«Мабу Майнс», нью-йоркский театр выдающегося американского режиссера Ли Бруера, существует уже более сорока лет, однако постоянное пространство получил совсем недавно. Премьера нового спектакля труппы «Стеклянный гиньоль: игра для брата и сестры» (Glass Guignol: The Brother and Sister Play) состоялась в доме 150 на Первой авеню в районе Ист-Виллидж. Рассказывает Алла Шендерова.
Ли Бруера в России помнят по «Кукольному дому», показанному в Москве в 2009-м (Нору играла великолепная Мод Митчелл, жена и первая актриса Бруера), и ставшему легендарным «Госпелу в Колоне» (1998), где афроамериканцы пели спиричуэлс, сплетая воедино христианские мотивы и миф о царе Эдипе. Был еще спектакль «Проклятье голодающего класса», поставленный режиссером в саратовском ТЮЗе, но условную пьесу Сэма Шепарда русские актеры упорно превращали в махрово реалистическую. Хотя по тому же «Стеклянному гиньолю» ясно, что Ли Бруер так же близок к реализму, как лорд Байрон, появляющийся в прологе его спектакля и отправляющий хулиганские СМС писательнице Мэри Шелли.
Театр «Мабу Майнс» занимает теперь второй этаж высотного здания. В зале 99 мест, кроме этого, есть гримерки и помещение для репетиций. Привыкший к размаху московский зритель наверняка сравнит такое помещение с залами «Около» или «Практики» — театров более чем камерных. Однако масштаб и уровень режиссуры Бруера не уступает крупнейшим европейским мэтрам. Только вот грусти и честного осознания, что массовый зритель сюда вряд ли заглянет, а если и заглянет, то не оценит, у Бруера, пожалуй, больше.
Литературную основу для своего нового спектакля Бруер составил вместе с Митчелл, вынеся в заглавие переиначенное название автобиографичной пьесы Теннесси Уильямса «Стеклянный зверинец». Название постановки «Стеклянный гиньоль: игра для брата и сестры» перекликается и с другой пьесой Уильямса — «Крик, или Игра для двоих», герои которой тоже брат и сестра.

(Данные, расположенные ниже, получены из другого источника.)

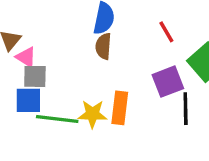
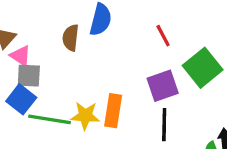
brown semicircle: (103, 46) -> (71, 38), moved
blue square: (28, 100) -> (21, 99), turned 36
black line: (186, 109) -> (164, 125), moved

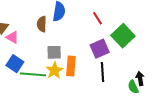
gray square: (29, 76) -> (54, 52), moved
yellow star: (85, 116) -> (54, 70), turned -30

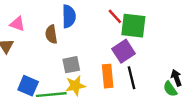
green square: (123, 36) -> (133, 26), moved, turned -30
pink triangle: (12, 37) -> (17, 24), moved
orange rectangle: (71, 66) -> (108, 76), moved
yellow star: (54, 70) -> (75, 86), turned 30

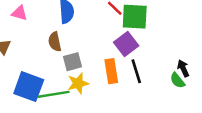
pink triangle: (17, 24) -> (19, 13), moved
brown semicircle: (51, 34) -> (55, 42), moved
blue square: (28, 86) -> (29, 87), size x1.4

Нью-йоркские критики, побывавшие на премьере, как раз и пишут о том, как фрагмент одной пьесы перетекает в другую; как мотив рога, случайно отбитого у стеклянного единорога из коллекции хромоножки Лауры, связан с лоботомией — эту операцию перенесла Роз, любимая сестра Уильямса. Вслед за этим драматург решил подвергнуть лоботомии героиню пьесы «Внезапно прошлым летом». Зная это, можно оценить, как тонко сделана литературная основа спектакля, обрамленного, как уже было сказано, СМС-перепиской Байрона (черный бюст, к которому спешно приделывают голову) и Шелли (сидящее в кресле пышное платье), в которой лорд вразумляет Мэри: «Романтический поэт необязательно немец, романтический поэт — тот, у кого роман с собственной сестрой». Но ценность спектакля не в том, как он остроумно придуман. А в том, как он изумительно сыгран.

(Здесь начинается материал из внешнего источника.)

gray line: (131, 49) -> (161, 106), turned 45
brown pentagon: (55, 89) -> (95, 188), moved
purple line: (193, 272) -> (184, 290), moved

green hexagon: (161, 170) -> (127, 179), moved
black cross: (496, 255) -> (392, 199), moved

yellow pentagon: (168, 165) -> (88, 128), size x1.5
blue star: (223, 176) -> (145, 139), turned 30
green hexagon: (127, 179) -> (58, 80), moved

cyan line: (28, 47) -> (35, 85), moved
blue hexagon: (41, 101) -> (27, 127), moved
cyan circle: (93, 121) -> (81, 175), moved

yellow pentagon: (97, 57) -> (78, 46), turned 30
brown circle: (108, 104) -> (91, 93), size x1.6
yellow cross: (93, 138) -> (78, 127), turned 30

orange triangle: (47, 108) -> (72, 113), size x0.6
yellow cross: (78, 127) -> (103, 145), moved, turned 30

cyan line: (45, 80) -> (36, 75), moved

Пожилой Фелис (Грег Мертен) в камзоле и парике мольеровских времен, раскатывающий в инвалидном кресле, и его сестра Клэр (Мод Митчелл в таком же высоком парике в какой-то момент обнажит бритую голову) не просто олицетворяют исконную театральность, всегда замешенную на пороке, обмане и богоборчестве (не вынеся их актерства, статуя Иисуса сама собой начнет падать). Находясь в двух шагах от зрителя, бесстрашно мешая резкие, грубые гиньольные краски, актеры превращают их в ту тончайшую ткань, где нет пошлости, а только поэзия и мастерство. При этом многозначительной возвышенности в спектакле тоже нет. «Стариков» переводит на современный (несуществующий тарабарский язык) соблазнительная ведьма-переводчица (Джессика Вайнштейн), достойная фильмов Кустурицы и Тарантино. А в сцене романтического танца хромоножки Лауры (в нее превращается грузный Мартен, и это стоит отдельной статьи, вернее, целого исследования о технике травестийного существования «дрэг квин») с красавцем О`Коннором на сцену выскакивает полуголый Фавн (Имонн Фаррелл). Это сам Нижинский, пригрезившийся Нэнс, героине еще одной пьесы Уильямса — «A Cavalier for Milady» (пьеса не переведена на русский). Пробормотав что-то про Карсавину и Павлову, он быстро склоняет к свальному греху всех, включая «переводчицу».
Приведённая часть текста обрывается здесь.